Repeat every entry word for word; omit all pictures.

Content starts

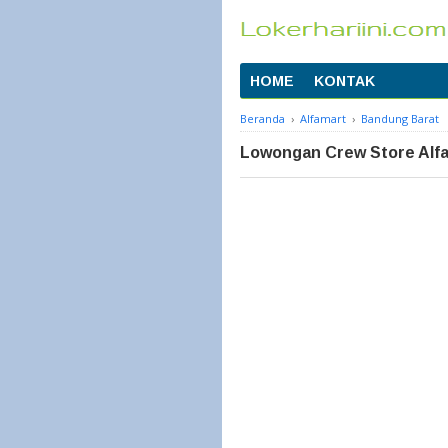
HOME
KONTAK
Beranda
›
Alfamart
›
Bandung Barat
Lowongan Crew Store Alf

Content ends

— Written solution —
HOME
KONTAK
Beranda
›
Alfamart
›
Bandung Barat
Lowongan Crew Store Alf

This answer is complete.